■ What you have to do ■
For the material that follows, tally the lines holding "printing" and give the total alone.

++++ Source material ++++

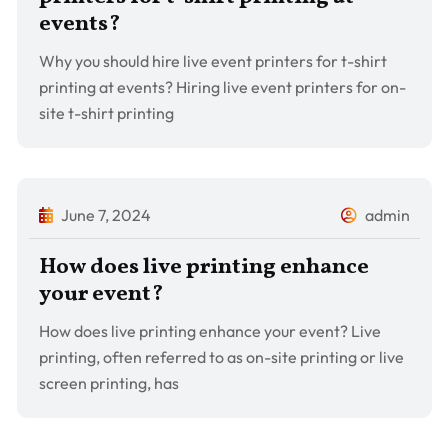
events?
Why you should hire live event printers for t-shirt
printing at events? Hiring live event printers for on-
site t-shirt printing
June 7, 2024
admin
How does live printing enhance
your event?
How does live printing enhance your event? Live
printing, often referred to as on-site printing or live
screen printing, has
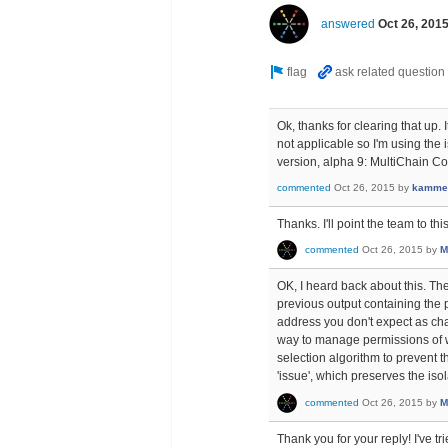
answered
Oct 26, 201
Ok, thanks for clearing that up. 
not applicable so I'm using the
version, alpha 9: MultiChain C
commented
Oct 26, 2015
by
kamme
Thanks. I'll point the team to th
commented
Oct 26, 2015
by
M
OK, I heard back about this. Th
previous output containing the p
address you don't expect as cha
way to manage permissions of w
selection algorithm to prevent t
'issue', which preserves the isol
commented
Oct 26, 2015
by
M
Thank you for your reply! I've tr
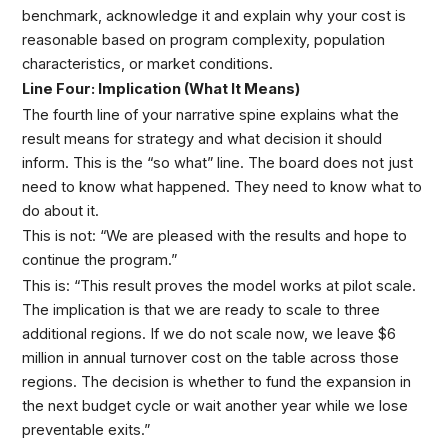
benchmark, acknowledge it and explain why your cost is
reasonable based on program complexity, population
characteristics, or market conditions.
Line Four: Implication (What It Means)
The fourth line of your narrative spine explains what the
result means for strategy and what decision it should
inform. This is the “so what” line. The board does not just
need to know what happened. They need to know what to
do about it.
This is not: “We are pleased with the results and hope to
continue the program.”
This is: “This result proves the model works at pilot scale.
The implication is that we are ready to scale to three
additional regions. If we do not scale now, we leave $6
million in annual turnover cost on the table across those
regions. The decision is whether to fund the expansion in
the next budget cycle or wait another year while we lose
preventable exits.”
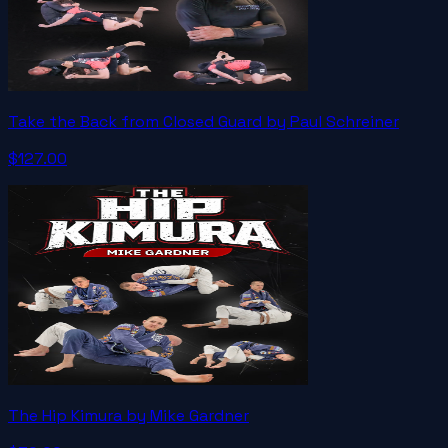
Take the Back from Closed Guard by Paul Schreiner
$127.00
The Hip Kimura by Mike Gardner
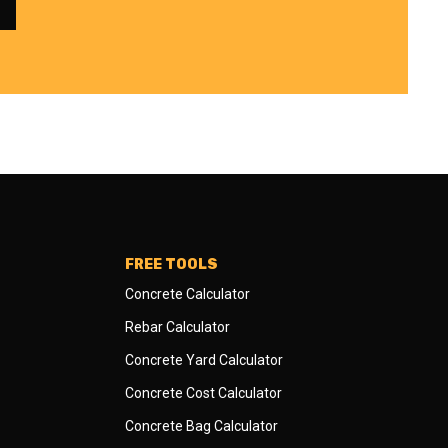
FREE TOOLS
Concrete Calculator
Rebar Calculator
Concrete Yard Calculator
Concrete Cost Calculator
Concrete Bag Calculator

++++

■ Answer section ■
6